▶ _Source material_

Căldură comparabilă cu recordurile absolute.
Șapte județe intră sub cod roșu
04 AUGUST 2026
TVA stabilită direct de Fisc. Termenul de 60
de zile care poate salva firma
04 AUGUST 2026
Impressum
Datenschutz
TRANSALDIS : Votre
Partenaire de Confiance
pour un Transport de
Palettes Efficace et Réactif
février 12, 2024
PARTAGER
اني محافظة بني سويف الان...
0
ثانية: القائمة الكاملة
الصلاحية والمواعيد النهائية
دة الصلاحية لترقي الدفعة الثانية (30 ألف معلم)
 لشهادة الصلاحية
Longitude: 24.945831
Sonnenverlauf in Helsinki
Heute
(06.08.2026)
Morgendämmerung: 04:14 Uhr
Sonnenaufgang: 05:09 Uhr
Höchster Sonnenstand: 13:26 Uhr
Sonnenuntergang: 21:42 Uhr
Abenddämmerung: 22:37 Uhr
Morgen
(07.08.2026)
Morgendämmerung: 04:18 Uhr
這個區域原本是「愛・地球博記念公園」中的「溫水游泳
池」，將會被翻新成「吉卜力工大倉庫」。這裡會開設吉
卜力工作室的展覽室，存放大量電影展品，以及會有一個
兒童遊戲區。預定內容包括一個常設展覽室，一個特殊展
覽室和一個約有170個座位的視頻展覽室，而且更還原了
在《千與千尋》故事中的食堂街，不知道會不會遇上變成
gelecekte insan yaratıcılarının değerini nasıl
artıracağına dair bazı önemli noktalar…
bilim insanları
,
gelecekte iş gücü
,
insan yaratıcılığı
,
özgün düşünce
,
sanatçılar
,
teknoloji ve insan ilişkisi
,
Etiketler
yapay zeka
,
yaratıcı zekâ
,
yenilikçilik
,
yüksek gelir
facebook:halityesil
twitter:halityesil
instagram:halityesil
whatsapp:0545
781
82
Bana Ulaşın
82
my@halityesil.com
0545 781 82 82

▶ _What you need to do_
Your task is to repeat every entry above exactly.

▶ _Finished exercise_
Căldură comparabilă cu recordurile absolute.
Șapte județe intră sub cod roșu
04 AUGUST 2026
TVA stabilită direct de Fisc. Termenul de 60
de zile care poate salva firma
04 AUGUST 2026
Impressum
Datenschutz
TRANSALDIS : Votre
Partenaire de Confiance
pour un Transport de
Palettes Efficace et Réactif
février 12, 2024
PARTAGER
اني محافظة بني سويف الان...
0
ثانية: القائمة الكاملة
الصلاحية والمواعيد النهائية
دة الصلاحية لترقي الدفعة الثانية (30 ألف معلم)
 لشهادة الصلاحية
Longitude: 24.945831
Sonnenverlauf in Helsinki
Heute
(06.08.2026)
Morgendämmerung: 04:14 Uhr
Sonnenaufgang: 05:09 Uhr
Höchster Sonnenstand: 13:26 Uhr
Sonnenuntergang: 21:42 Uhr
Abenddämmerung: 22:37 Uhr
Morgen
(07.08.2026)
Morgendämmerung: 04:18 Uhr
這個區域原本是「愛・地球博記念公園」中的「溫水游泳
池」，將會被翻新成「吉卜力工大倉庫」。這裡會開設吉
卜力工作室的展覽室，存放大量電影展品，以及會有一個
兒童遊戲區。預定內容包括一個常設展覽室，一個特殊展
覽室和一個約有170個座位的視頻展覽室，而且更還原了
在《千與千尋》故事中的食堂街，不知道會不會遇上變成
gelecekte insan yaratıcılarının değerini nasıl
artıracağına dair bazı önemli noktalar…
bilim insanları
,
gelecekte iş gücü
,
insan yaratıcılığı
,
özgün düşünce
,
sanatçılar
,
teknoloji ve insan ilişkisi
,
Etiketler
yapay zeka
,
yaratıcı zekâ
,
yenilikçilik
,
yüksek gelir
facebook:halityesil
twitter:halityesil
instagram:halityesil
whatsapp:0545
781
82
Bana Ulaşın
82
my@halityesil.com
0545 781 82 82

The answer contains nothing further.